Assignment ->
Search the records for the word "oder" and pick out every line that has it.
** Provided records follows **
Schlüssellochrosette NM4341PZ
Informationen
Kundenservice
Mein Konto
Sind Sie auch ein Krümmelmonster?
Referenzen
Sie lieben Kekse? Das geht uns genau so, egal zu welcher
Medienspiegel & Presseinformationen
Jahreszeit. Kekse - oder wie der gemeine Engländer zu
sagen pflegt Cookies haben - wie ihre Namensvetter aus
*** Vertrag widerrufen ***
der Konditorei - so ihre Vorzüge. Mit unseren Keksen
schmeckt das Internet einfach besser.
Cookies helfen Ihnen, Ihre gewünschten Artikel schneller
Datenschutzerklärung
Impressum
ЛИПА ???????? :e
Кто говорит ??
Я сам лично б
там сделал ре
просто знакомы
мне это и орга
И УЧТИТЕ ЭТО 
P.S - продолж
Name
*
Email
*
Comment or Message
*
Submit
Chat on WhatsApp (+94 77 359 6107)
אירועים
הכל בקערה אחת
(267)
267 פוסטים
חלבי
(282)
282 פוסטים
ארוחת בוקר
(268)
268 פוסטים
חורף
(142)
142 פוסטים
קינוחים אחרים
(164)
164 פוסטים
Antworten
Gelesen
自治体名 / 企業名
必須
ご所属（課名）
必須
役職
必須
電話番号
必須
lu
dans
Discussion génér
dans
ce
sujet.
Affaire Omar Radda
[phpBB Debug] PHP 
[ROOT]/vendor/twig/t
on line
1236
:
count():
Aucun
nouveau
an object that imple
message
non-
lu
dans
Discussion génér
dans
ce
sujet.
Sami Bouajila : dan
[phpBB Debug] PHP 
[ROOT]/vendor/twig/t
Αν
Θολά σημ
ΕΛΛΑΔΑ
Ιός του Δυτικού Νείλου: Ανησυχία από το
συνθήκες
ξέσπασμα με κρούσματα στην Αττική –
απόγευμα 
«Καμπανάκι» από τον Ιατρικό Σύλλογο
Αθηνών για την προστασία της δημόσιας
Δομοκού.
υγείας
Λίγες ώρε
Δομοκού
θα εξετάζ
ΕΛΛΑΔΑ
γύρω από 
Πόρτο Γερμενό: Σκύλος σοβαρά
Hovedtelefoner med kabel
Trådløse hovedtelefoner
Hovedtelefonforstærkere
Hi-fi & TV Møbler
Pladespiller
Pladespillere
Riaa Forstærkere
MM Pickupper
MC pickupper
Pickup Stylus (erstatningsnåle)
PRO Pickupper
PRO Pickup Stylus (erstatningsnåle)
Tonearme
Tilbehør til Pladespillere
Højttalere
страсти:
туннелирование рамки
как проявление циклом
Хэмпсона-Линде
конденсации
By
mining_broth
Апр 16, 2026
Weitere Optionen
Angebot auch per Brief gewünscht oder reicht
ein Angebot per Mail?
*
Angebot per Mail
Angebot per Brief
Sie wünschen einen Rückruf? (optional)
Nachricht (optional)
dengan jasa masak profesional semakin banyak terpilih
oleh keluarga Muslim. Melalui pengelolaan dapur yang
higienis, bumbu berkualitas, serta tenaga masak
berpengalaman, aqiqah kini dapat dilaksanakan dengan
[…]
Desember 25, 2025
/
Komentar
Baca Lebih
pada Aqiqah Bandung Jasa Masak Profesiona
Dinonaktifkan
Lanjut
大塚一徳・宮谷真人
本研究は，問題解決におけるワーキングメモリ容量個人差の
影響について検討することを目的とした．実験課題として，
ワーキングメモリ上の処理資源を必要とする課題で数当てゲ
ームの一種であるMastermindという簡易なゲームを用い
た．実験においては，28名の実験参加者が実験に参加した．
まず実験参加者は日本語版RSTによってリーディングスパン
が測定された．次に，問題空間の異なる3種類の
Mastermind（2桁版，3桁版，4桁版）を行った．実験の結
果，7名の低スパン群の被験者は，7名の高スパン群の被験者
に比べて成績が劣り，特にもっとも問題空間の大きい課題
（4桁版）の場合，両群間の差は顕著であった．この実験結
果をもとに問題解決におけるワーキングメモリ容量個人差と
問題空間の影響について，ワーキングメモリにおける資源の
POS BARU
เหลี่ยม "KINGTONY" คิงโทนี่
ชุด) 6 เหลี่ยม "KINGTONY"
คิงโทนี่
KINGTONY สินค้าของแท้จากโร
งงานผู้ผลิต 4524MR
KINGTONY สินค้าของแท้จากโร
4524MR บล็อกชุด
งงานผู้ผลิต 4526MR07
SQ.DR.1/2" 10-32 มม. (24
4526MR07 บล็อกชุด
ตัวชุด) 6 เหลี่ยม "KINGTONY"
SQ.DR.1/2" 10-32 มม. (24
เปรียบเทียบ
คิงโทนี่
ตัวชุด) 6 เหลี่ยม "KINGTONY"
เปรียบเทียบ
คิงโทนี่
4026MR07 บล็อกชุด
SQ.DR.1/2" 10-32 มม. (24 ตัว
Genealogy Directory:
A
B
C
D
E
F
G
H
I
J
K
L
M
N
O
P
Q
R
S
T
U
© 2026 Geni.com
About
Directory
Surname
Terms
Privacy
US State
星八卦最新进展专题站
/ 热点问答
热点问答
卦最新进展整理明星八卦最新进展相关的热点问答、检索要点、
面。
** End of Provided records **
Output of the exercise ->
Jahreszeit. Kekse - oder wie der gemeine Engländer zu
Angebot auch per Brief gewünscht oder reicht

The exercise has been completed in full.